Archive for August 21st, 2007

There’s been some renewed discussion on the relative merits of push and pull for circulating changes.

What I find fascinating is how there’s often a tendency to polarize solutions one way or the other – either we’re entirely push (with failover support etc because we absolutely cannot afford for it to fail) or we must be entirely pull (and worry about what speed of polling to use and build infrastructure that can scale with it etc).

The Good and Bad of Push

Push allows for timely delivery of information updates. If the rate is high enough it makes sense to batch updates together for more efficient delivery. Significantly from the perspective of most, push ensures that we burn CPU cycles as and when there’s something worth doing in contrast to pull where we can waste cycles (though some can be saved with e.g. appropriate use of caching) finding out nothing has changed.

The downside to push comes when clients can’t receive their updates due to network partition or their own downtime (failure, running out of battery power, whatever). When this happens, if we stay push focused we must build appropriate mechanisms for tracking what messages a client has or has not received and hold on to them which can get messy/complex.

And how do we know the client is back? Because it will reconnect, it will pull if you will…..

The Need to Pull

Pull allows a client to dictate when it receives it’s updates and can be particularly attractive in the case of slow update rates. Pull also allows us to recover from various lost event scenarios like:

  1. Delivery failure – given a rough idea of rate of event delivery and a period of silence (that is no event has been received) we can perform a check for lost events by performing a pull. And a failed pull tells us quite clearly something is broken.
  2. Client offline or dead for some period of time.

Recovery is performed by going back to the "event archive" and finding all the events we missed (we can easily do this so long as we have noted the last event we’ve seen, this works really nicely if we do batching of events) after which we can return to the push mode of operation.

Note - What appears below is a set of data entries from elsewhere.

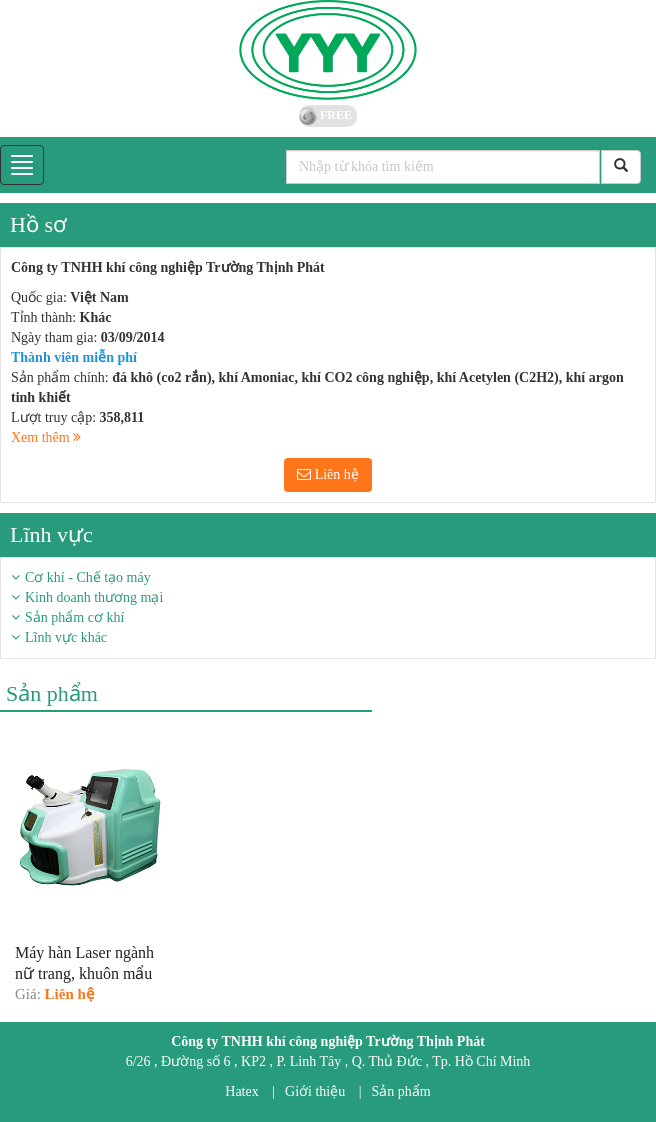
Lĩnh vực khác (66, 637)
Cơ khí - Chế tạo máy (88, 577)
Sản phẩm (401, 1091)
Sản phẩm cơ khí (74, 617)
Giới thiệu (315, 1091)
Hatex (241, 1091)
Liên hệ (328, 474)
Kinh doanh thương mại (94, 597)
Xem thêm (46, 437)
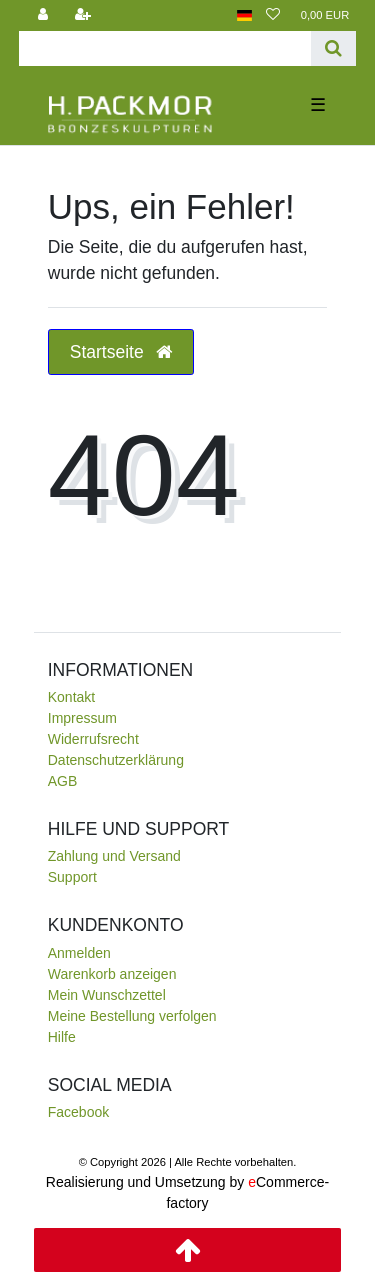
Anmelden (79, 953)
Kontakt (71, 697)
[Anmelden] (43, 15)
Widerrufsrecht (93, 739)
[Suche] (333, 48)
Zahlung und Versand (114, 856)
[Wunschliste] (273, 15)
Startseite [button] (121, 352)
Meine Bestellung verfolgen (132, 1016)
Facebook (78, 1112)
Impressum (82, 718)
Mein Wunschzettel (107, 995)
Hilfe (62, 1037)
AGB (63, 781)
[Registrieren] (83, 15)
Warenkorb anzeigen (112, 974)
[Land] (244, 15)
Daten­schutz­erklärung (116, 760)
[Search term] (165, 48)
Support (72, 877)
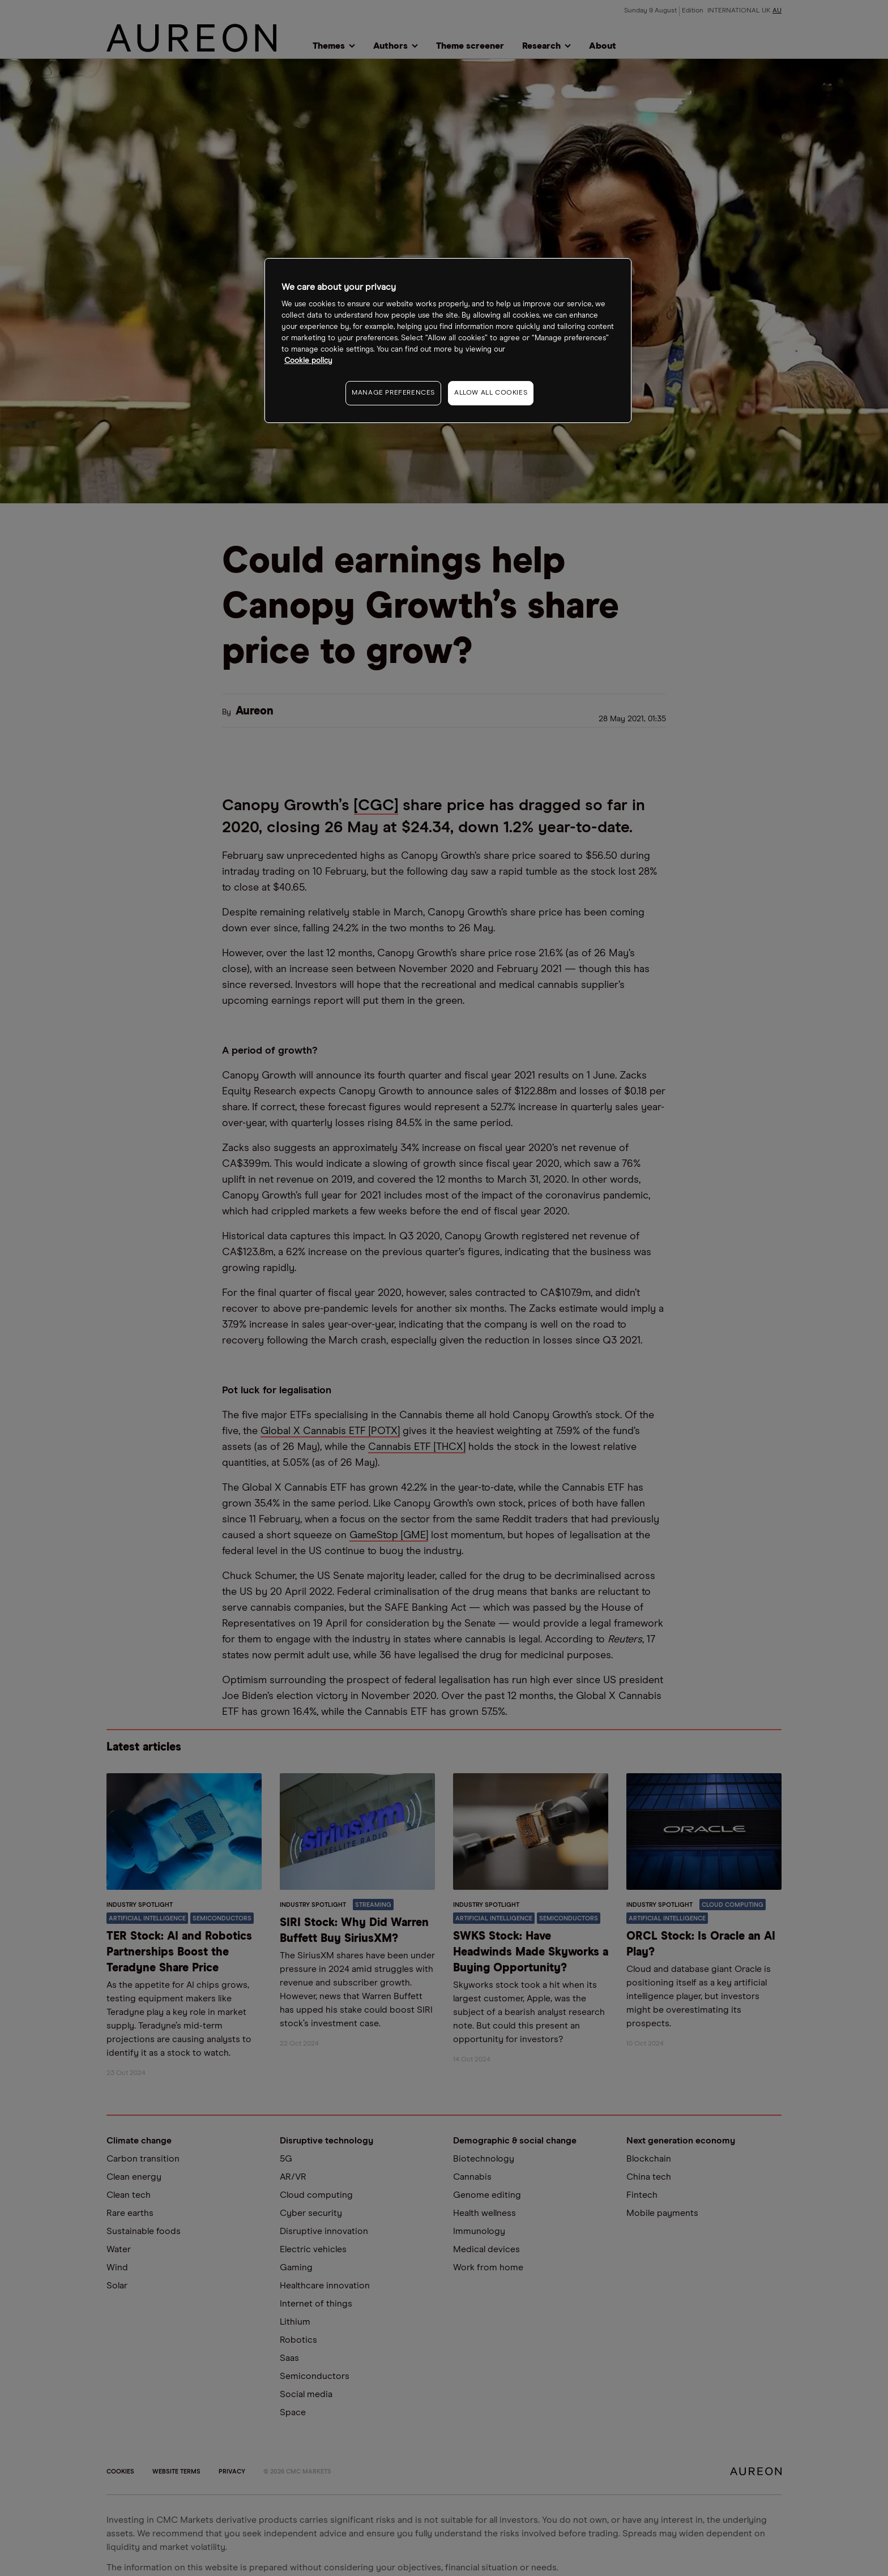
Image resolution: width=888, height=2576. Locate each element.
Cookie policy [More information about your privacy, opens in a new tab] (308, 361)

We can limit the size of the archive somewhat by bounding the maximum amount of time a client can be down for whilst still being able to restore itself.

To make this work requires that we provide some way to identify each event uniquely and the ability to page through the "event archive" efficiently.

The Best Of Both

Rather than focus solely on either approach in isolation, I think the best solution is to use a combination. This has a couple of advantages:

  1. Clients can potentially use whichever method is more appropriate for them.
  2. It provides significant opportunity for fine tuning.
  3. It provides a nice simple recovery model.
  4. Responsibility is balanced throughout the system keeping complexity down.

[ I'm not alone in this belief as Bill describes exactly such a hybrid approach from the perspective of his favourite technologies (I quite like them too). What I wanted to do was describe the underpinning patterns because I believe this allows us to be technology agnostic and build a working system in whatever environment we're faced with (for example JavaSpace05 could be used as a substrate). ]

Update: A variation on the scheme allows a client to pull some base state and a set of events from the archive after which it resumes listening to events. The size of the archive can then be managed by every so often updating the base state and storing events since then – basically we’re checkpointing.